Building a new chart in Splink¶
As mentioned in the Understanding Splink Charts topic guide, splink charts are made up of three distinct parts:
- A function to create the dataset for the chart
- A template chart definition (in a json file)
- A function to read the chart definition, add the data to it, and return the chart itself
Worked Example¶
Below is a worked example of how to create a new chart that shows all comparisons levels ordered by match weight:
import splink.comparison_library as cl
from splink import DuckDBAPI, Linker, SettingsCreator, block_on, splink_datasets
df = splink_datasets.fake_1000
settings = SettingsCreator(
link_type="dedupe_only",
comparisons=[
cl.NameComparison("first_name"),
cl.NameComparison("surname"),
cl.DateOfBirthComparison("dob", input_is_string=True),
cl.ExactMatch("city").configure(term_frequency_adjustments=True),
cl.LevenshteinAtThresholds("email", 2),
],
blocking_rules_to_generate_predictions=[
block_on("first_name", "dob"),
block_on("surname"),
]
)
linker = Linker(df, settings,DuckDBAPI())
linker.training.estimate_u_using_random_sampling(max_pairs=1e6)

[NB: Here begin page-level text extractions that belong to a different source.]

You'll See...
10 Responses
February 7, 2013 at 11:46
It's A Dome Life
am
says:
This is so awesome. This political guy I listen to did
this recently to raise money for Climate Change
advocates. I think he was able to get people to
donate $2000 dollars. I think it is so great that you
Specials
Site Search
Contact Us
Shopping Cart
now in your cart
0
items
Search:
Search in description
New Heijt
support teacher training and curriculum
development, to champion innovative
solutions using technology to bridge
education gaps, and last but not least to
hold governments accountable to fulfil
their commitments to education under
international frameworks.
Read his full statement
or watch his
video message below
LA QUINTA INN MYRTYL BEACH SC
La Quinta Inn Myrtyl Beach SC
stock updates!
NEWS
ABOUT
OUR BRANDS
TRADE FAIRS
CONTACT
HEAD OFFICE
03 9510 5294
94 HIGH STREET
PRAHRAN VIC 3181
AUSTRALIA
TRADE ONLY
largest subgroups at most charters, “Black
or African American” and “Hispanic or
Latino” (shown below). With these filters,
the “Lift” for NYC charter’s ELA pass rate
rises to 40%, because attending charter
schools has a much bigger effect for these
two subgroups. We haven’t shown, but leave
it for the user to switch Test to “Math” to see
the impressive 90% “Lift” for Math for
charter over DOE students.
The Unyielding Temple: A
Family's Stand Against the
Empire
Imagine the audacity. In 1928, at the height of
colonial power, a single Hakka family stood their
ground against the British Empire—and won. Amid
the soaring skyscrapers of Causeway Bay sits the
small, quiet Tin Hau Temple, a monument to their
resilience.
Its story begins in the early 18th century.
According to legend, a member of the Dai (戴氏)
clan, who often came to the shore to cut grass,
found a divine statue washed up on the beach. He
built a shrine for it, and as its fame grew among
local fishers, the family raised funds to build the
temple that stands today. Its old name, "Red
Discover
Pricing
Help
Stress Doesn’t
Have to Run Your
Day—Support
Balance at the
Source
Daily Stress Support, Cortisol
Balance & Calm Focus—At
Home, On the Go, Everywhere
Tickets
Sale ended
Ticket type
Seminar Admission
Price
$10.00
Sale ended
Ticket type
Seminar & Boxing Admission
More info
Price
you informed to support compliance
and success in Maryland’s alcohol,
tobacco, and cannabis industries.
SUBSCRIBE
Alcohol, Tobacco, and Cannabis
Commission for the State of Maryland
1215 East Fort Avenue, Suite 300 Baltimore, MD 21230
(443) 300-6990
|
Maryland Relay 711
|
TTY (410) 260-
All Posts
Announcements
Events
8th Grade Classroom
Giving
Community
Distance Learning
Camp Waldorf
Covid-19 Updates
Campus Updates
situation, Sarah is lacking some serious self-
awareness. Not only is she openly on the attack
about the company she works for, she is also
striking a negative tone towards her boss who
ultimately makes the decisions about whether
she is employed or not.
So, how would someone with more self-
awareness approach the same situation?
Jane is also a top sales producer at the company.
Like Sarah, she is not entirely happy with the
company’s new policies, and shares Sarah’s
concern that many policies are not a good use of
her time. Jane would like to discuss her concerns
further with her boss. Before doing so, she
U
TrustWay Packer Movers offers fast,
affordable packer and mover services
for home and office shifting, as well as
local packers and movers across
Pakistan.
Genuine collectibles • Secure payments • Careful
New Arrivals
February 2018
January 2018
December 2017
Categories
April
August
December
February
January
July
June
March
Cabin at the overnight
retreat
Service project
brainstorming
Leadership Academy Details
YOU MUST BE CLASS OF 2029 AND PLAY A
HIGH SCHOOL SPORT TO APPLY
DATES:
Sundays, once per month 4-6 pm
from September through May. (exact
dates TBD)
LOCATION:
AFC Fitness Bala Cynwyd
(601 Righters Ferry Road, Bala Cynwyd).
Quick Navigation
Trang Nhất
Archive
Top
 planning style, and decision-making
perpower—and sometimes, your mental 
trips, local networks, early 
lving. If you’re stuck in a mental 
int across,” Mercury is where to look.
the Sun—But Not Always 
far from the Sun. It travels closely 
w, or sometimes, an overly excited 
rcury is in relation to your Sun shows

for rule in [block_on("first_name"), block_on("dob")]:
linker.training.estimate_parameters_using_expectation_maximisation(rule)
Generate data for chart¶
# Take linker object and extract complete settings dict
records = linker._settings_obj._parameters_as_detailed_records
cols_to_keep = [
"comparison_name",
"sql_condition",
"label_for_charts",
"m_probability",
"u_probability",
"bayes_factor",
"log2_bayes_factor",
"comparison_vector_value"
]
# Keep useful information for a match weights chart
records = [{k: r[k] for k in cols_to_keep}
for r in records
if r["comparison_vector_value"] != -1 and r["comparison_sort_order"] != -1]
records[:3]
[{'comparison_name': 'first_name',
'sql_condition': '"first_name_l" = "first_name_r"',
'label_for_charts': 'Exact match on first_name',
'm_probability': 0.5009783629340309,
'u_probability': 0.0057935713975033705,
'bayes_factor': 86.4714229896119,
'log2_bayes_factor': 6.434151525637829,
'comparison_vector_value': 4},
{'comparison_name': 'first_name',
'sql_condition': 'jaro_winkler_similarity("first_name_l", "first_name_r") >= 0.92',
'label_for_charts': 'Jaro-Winkler distance of first_name >= 0.92',
'm_probability': 0.15450921411813767,
'u_probability': 0.0023429457903817435,
'bayes_factor': 65.9465595629351,
'log2_bayes_factor': 6.043225490816602,
'comparison_vector_value': 3},
{'comparison_name': 'first_name',
'sql_condition': 'jaro_winkler_similarity("first_name_l", "first_name_r") >= 0.88',
'label_for_charts': 'Jaro-Winkler distance of first_name >= 0.88',
'm_probability': 0.07548037415770431,
'u_probability': 0.0015484319951285285,
'bayes_factor': 48.7463281533646,
'log2_bayes_factor': 5.607221645966225,
'comparison_vector_value': 2}]
Create a chart template¶
Build prototype chart in Altair¶
import pandas as pd
import altair as alt
df = pd.DataFrame(records)
# Need a unique name for each comparison level - easier to create in pandas than altair
df["cl_id"] = df["comparison_name"] + "_" + \
df["comparison_vector_value"].astype("str")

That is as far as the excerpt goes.